▶ **Exercise brief**
All entries are to be given again verbatim.

▶ **Provided entries**
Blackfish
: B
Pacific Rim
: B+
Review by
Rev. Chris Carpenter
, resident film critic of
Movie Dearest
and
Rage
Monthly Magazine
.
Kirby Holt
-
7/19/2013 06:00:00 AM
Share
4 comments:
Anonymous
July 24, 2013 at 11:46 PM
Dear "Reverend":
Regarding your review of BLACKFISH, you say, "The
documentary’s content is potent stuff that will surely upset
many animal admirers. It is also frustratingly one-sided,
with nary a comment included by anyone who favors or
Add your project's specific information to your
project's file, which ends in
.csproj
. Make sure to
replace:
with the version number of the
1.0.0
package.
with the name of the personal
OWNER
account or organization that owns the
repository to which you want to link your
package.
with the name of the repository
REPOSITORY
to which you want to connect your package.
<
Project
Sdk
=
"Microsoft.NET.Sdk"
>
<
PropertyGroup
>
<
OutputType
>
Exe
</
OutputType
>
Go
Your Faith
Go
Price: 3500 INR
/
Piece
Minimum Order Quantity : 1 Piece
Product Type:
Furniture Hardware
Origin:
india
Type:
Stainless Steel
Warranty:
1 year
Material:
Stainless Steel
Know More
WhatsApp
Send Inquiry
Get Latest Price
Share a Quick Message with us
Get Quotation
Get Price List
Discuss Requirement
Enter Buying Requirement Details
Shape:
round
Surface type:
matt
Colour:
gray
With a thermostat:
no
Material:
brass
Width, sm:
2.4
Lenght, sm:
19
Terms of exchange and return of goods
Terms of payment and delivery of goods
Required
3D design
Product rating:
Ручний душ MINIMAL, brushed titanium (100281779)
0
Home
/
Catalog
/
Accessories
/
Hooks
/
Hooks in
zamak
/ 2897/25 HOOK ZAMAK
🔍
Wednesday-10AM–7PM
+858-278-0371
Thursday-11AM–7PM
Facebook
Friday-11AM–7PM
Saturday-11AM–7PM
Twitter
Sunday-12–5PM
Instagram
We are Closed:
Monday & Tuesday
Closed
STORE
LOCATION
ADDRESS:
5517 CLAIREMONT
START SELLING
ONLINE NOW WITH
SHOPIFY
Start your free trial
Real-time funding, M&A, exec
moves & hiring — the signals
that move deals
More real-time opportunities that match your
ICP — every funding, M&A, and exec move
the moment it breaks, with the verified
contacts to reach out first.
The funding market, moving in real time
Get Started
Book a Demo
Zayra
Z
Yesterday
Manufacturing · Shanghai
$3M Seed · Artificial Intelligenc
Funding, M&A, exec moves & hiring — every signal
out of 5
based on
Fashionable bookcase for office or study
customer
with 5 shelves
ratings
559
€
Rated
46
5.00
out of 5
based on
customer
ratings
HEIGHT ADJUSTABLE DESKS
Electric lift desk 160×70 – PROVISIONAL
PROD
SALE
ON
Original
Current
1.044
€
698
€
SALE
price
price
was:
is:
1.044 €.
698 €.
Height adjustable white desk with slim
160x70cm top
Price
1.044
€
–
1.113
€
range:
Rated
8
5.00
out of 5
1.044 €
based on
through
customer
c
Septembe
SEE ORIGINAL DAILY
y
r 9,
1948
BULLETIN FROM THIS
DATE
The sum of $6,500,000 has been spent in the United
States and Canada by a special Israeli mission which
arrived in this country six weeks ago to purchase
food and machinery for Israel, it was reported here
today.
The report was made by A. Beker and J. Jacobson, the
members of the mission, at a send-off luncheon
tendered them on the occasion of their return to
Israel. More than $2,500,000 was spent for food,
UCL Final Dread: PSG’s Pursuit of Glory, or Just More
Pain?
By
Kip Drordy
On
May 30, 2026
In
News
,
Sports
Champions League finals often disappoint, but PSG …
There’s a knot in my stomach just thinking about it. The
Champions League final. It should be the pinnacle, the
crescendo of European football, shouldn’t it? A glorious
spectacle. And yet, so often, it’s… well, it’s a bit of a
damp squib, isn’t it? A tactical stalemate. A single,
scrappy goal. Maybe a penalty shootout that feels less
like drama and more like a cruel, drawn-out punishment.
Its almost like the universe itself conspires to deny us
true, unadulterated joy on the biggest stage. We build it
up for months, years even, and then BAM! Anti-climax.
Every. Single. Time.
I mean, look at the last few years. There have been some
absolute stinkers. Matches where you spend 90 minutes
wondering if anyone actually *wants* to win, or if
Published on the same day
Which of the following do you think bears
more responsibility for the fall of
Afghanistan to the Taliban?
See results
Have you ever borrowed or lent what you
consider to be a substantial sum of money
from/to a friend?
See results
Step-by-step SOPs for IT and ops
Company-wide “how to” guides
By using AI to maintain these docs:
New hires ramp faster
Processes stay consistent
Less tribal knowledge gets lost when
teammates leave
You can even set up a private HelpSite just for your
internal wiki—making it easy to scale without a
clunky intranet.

▶ **Finished exercise**
Blackfish
: B
Pacific Rim
: B+
Review by
Rev. Chris Carpenter
, resident film critic of
Movie Dearest
and
Rage
Monthly Magazine
.
Kirby Holt
-
7/19/2013 06:00:00 AM
Share
4 comments:
Anonymous
July 24, 2013 at 11:46 PM
Dear "Reverend":
Regarding your review of BLACKFISH, you say, "The
documentary’s content is potent stuff that will surely upset
many animal admirers. It is also frustratingly one-sided,
with nary a comment included by anyone who favors or
Add your project's specific information to your
project's file, which ends in
.csproj
. Make sure to
replace:
with the version number of the
1.0.0
package.
with the name of the personal
OWNER
account or organization that owns the
repository to which you want to link your
package.
with the name of the repository
REPOSITORY
to which you want to connect your package.
<
Project
Sdk
=
"Microsoft.NET.Sdk"
>
<
PropertyGroup
>
<
OutputType
>
Exe
</
OutputType
>
Go
Your Faith
Go
Price: 3500 INR
/
Piece
Minimum Order Quantity : 1 Piece
Product Type:
Furniture Hardware
Origin:
india
Type:
Stainless Steel
Warranty:
1 year
Material:
Stainless Steel
Know More
WhatsApp
Send Inquiry
Get Latest Price
Share a Quick Message with us
Get Quotation
Get Price List
Discuss Requirement
Enter Buying Requirement Details
Shape:
round
Surface type:
matt
Colour:
gray
With a thermostat:
no
Material:
brass
Width, sm:
2.4
Lenght, sm:
19
Terms of exchange and return of goods
Terms of payment and delivery of goods
Required
3D design
Product rating:
Ручний душ MINIMAL, brushed titanium (100281779)
0
Home
/
Catalog
/
Accessories
/
Hooks
/
Hooks in
zamak
/ 2897/25 HOOK ZAMAK
🔍
Wednesday-10AM–7PM
+858-278-0371
Thursday-11AM–7PM
Facebook
Friday-11AM–7PM
Saturday-11AM–7PM
Twitter
Sunday-12–5PM
Instagram
We are Closed:
Monday & Tuesday
Closed
STORE
LOCATION
ADDRESS:
5517 CLAIREMONT
START SELLING
ONLINE NOW WITH
SHOPIFY
Start your free trial
Real-time funding, M&A, exec
moves & hiring — the signals
that move deals
More real-time opportunities that match your
ICP — every funding, M&A, and exec move
the moment it breaks, with the verified
contacts to reach out first.
The funding market, moving in real time
Get Started
Book a Demo
Zayra
Z
Yesterday
Manufacturing · Shanghai
$3M Seed · Artificial Intelligenc
Funding, M&A, exec moves & hiring — every signal
out of 5
based on
Fashionable bookcase for office or study
customer
with 5 shelves
ratings
559
€
Rated
46
5.00
out of 5
based on
customer
ratings
HEIGHT ADJUSTABLE DESKS
Electric lift desk 160×70 – PROVISIONAL
PROD
SALE
ON
Original
Current
1.044
€
698
€
SALE
price
price
was:
is:
1.044 €.
698 €.
Height adjustable white desk with slim
160x70cm top
Price
1.044
€
–
1.113
€
range:
Rated
8
5.00
out of 5
1.044 €
based on
through
customer
c
Septembe
SEE ORIGINAL DAILY
y
r 9,
1948
BULLETIN FROM THIS
DATE
The sum of $6,500,000 has been spent in the United
States and Canada by a special Israeli mission which
arrived in this country six weeks ago to purchase
food and machinery for Israel, it was reported here
today.
The report was made by A. Beker and J. Jacobson, the
members of the mission, at a send-off luncheon
tendered them on the occasion of their return to
Israel. More than $2,500,000 was spent for food,
UCL Final Dread: PSG’s Pursuit of Glory, or Just More
Pain?
By
Kip Drordy
On
May 30, 2026
In
News
,
Sports
Champions League finals often disappoint, but PSG …
There’s a knot in my stomach just thinking about it. The
Champions League final. It should be the pinnacle, the
crescendo of European football, shouldn’t it? A glorious
spectacle. And yet, so often, it’s… well, it’s a bit of a
damp squib, isn’t it? A tactical stalemate. A single,
scrappy goal. Maybe a penalty shootout that feels less
like drama and more like a cruel, drawn-out punishment.
Its almost like the universe itself conspires to deny us
true, unadulterated joy on the biggest stage. We build it
up for months, years even, and then BAM! Anti-climax.
Every. Single. Time.
I mean, look at the last few years. There have been some
absolute stinkers. Matches where you spend 90 minutes
wondering if anyone actually *wants* to win, or if
Published on the same day
Which of the following do you think bears
more responsibility for the fall of
Afghanistan to the Taliban?
See results
Have you ever borrowed or lent what you
consider to be a substantial sum of money
from/to a friend?
See results
Step-by-step SOPs for IT and ops
Company-wide “how to” guides
By using AI to maintain these docs:
New hires ramp faster
Processes stay consistent
Less tribal knowledge gets lost when
teammates leave
You can even set up a private HelpSite just for your
internal wiki—making it easy to scale without a
clunky intranet.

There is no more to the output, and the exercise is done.